TASK TO CARRY OUT: What is needed is an exact copy of every entry below, minus the images.
-- Opening Marker --
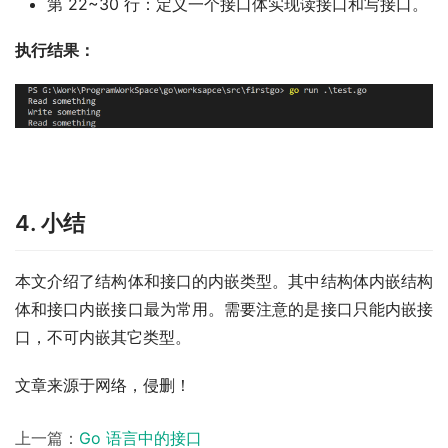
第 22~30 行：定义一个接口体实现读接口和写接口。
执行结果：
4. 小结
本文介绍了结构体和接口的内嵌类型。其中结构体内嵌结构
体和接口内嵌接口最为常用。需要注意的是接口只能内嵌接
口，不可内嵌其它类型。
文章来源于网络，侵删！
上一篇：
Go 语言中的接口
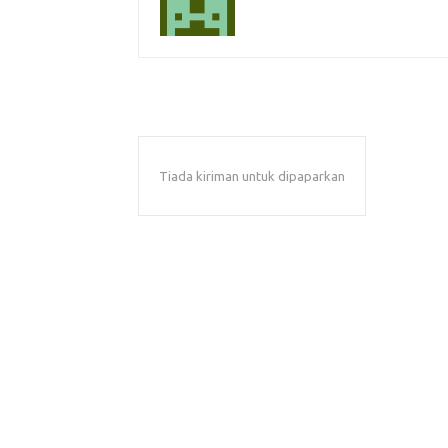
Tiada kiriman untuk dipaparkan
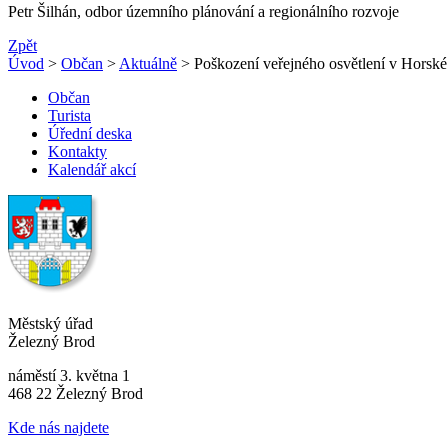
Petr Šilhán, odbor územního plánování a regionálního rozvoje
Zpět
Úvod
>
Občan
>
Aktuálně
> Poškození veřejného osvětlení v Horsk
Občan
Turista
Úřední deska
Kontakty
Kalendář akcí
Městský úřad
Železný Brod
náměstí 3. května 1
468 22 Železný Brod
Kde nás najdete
-- Closing Marker --
ANSWER BOX:
第 22~30 行：定义一个接口体实现读接口和写接口。
执行结果：
4. 小结
本文介绍了结构体和接口的内嵌类型。其中结构体内嵌结构
体和接口内嵌接口最为常用。需要注意的是接口只能内嵌接
口，不可内嵌其它类型。
文章来源于网络，侵删！
上一篇：
Go 语言中的接口
Tiada kiriman untuk dipaparkan
Petr Šilhán, odbor územního plánování a regionálního rozvoje
Zpět
Úvod
>
Občan
>
Aktuálně
> Poškození veřejného osvětlení v Horsk
Občan
Turista
Úřední deska
Kontakty
Kalendář akcí
Městský úřad
Železný Brod
náměstí 3. května 1
468 22 Železný Brod
Kde nás najdete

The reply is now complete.